Spanish police have dismantled a criminal network that sold fake COVID-19 vaccination certificates, El Periodico reports. Among those on its client list, totaling over 2,200 names, is José María Fernández Sousa-Faro, president of pharmaceutical giant PharmaMar.
According to authorities, the 76-year-old businessman employed the service so that the National Vaccination Registry would show he had taken the third dose. At a price somewhere between €1000 and €2000 (a ‘VIP fee’), it enabled him to evade governmental strictures on travel. Relatives are claimed to have followed his lead. According to sources connected to the case, Sousa-Faro will soon be summoned to present himself in court.
Only the latest prominent figure to be named in a months-long investigation, Sousa-Faro joins many other luminaries from various fields. Among these are actors Verónica Echegui and Álex García; artist Omar Montes; the Australian tennis player Álex de Miñaur; Trinitario Casanova (one of Spain’s wealthiest men); soccer player Bruno Gonzalez Cabrera; former beach volleyball Olympian Fabio Díez Steinaker; doctor Camilo Esquivel; former boxer José Luis Zapater; rap singers Jarfaiter and Anier; and Kidd Keo, a hip hop singer.
An IBEX 35 firm with global reach, Pharmamar prides itself on having been named by Spain’s Ministry of Industry as one one of ten “excellent” Spanish pharmaceutical companies, “taking into account industrial, economic, research & development and innovation aspects.” The company specializes in treatments for cancer, Alzheimer’s and, more recently, COVID-19, for which its drug Plitidepsin showed promise as a treatment. Only last March, Sousa-Faro told El Español that he had suffered from coronavirus and that he had been treated with the drug, which brought “positive results.” In 2021, the company grossed €92.82 million, while in the first quarter of this year it reaped €22 million.
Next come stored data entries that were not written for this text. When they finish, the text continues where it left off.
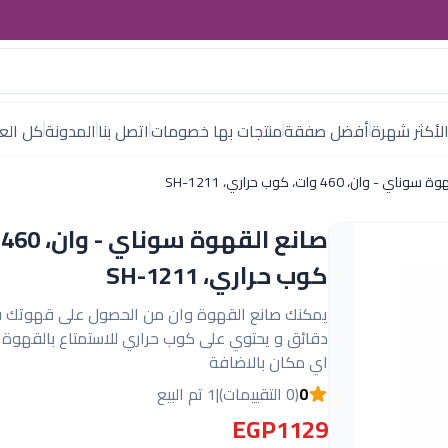
لأكثر شهرة
أفضل صفقة
منتجات بها خصومات
اتصل بنا
المدونة
كل العل
 - وان، 460 وات، كوب حراري، SH-1211
ص
كوب حراري، SH-1211
دقائق و يحتوي على كوب حراري للاستمتاع بالقهوة 
اي مكان بالاضافة
0
(0 التقييمات)
|
1 تم البيع
EGP1129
Under the umbrella of ‘Operation Jenner,’ named after the English developer of the first smallpox vaccine, Edward Jenner, authorities have been tracking down those thought to be in possession of false COVID-19 certificates. The certificates were recorded in the official registry by a Spanish nurse and a nursing assistant working at the La Paz University Hospital.
Álex, a former thief with a history of sexual assault, and Irene, who had been convicted and then pardoned for drug trafficking many years ago, served as middlemen for the scheme. Now under arrest, they and others are accused of having charged fees (depending on the social status of the applicant, and number of doses required) in exchange for registration in the National Vaccination Registry. Police investigations reveal that these false registrations occurred between the end of September 2021 to January 2022.
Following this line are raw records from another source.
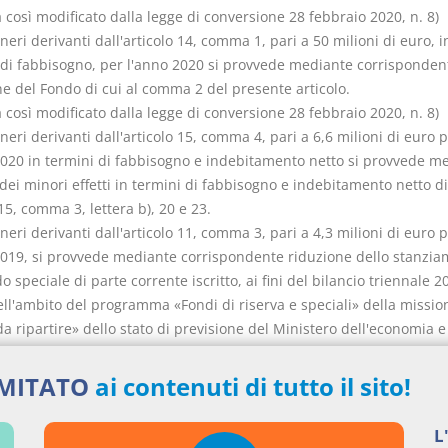
così modificato dalla legge di conversione 28 febbraio 2020, n. 8)
oneri derivanti dall'articolo 14, comma 1, pari a 50 milioni di euro, i
 di fabbisogno, per l'anno 2020 si provvede mediante corrisponden
ne del Fondo di cui al comma 2 del presente articolo.
così modificato dalla legge di conversione 28 febbraio 2020, n. 8)
oneri derivanti dall'articolo 15, comma 4, pari a 6,6 milioni di euro 
2020 in termini di fabbisogno e indebitamento netto si provvede m
 dei minori effetti in termini di fabbisogno e indebitamento netto di
 15, comma 3, lettera b), 20 e 23.
oneri derivanti dall'articolo 11, comma 3, pari a 4,3 milioni di euro 
2019, si provvede mediante corrispondente riduzione dello stanzi
o speciale di parte corrente iscritto, ai fini del bilancio triennale 2
ell'ambito del programma «Fondi di riserva e speciali» della missio
a ripartire» dello stato di previsione del Ministero dell'economia e
 per l'anno 2019, allo scopo parzialmente utilizzando l'accantonam
o al Ministero medesimo.
IMITATO
ai contenuti di tutto il sito!
nistro dell'economia e delle finanze è autorizzato ad apportare con 
le occorrenti variazioni di bilancio.
L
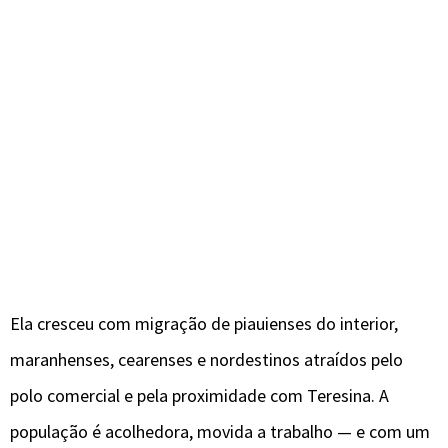
Ela cresceu com migração de piauienses do interior,
maranhenses, cearenses e nordestinos atraídos pelo
polo comercial e pela proximidade com Teresina. A
população é acolhedora, movida a trabalho — e com um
According to a later report by El Periodico, a Spanish undercover agent stumbled upon the scheme while tracking Islamic extremists. He had infiltrated Telegram channels where such elements—including would-be terrorists—gathered. While there, he posed as someone similarly devoted to the Islamist cause, but who could not travel because he did not have a COVID-19 pass. The group offered to provide him with a false certificate of vaccination with which he could freely move throughout Europe, presumably to commit terrorist acts.
Subsequently, the officer alerted his superiors after which a judge authorized the investigation to continue. The infiltrator’s new circle of ‘friends,’ all French nationals of African extraction, offered to charge him €250 for a vaccination certificate. As a guarantee, they went so far as to send him a trial one. Investigators verified its authenticity, as the agent, under his operational name, was now registered in the national health registry. This saw the birth of ‘Operation Jenner,’ which tracked down and finally rolled up the criminal enterprise within Spain’s borders.
Apart from Spanish outlets (some major, such as El Mundo), and much smaller foreign ones, the news thus far remains woefully underreported in European media.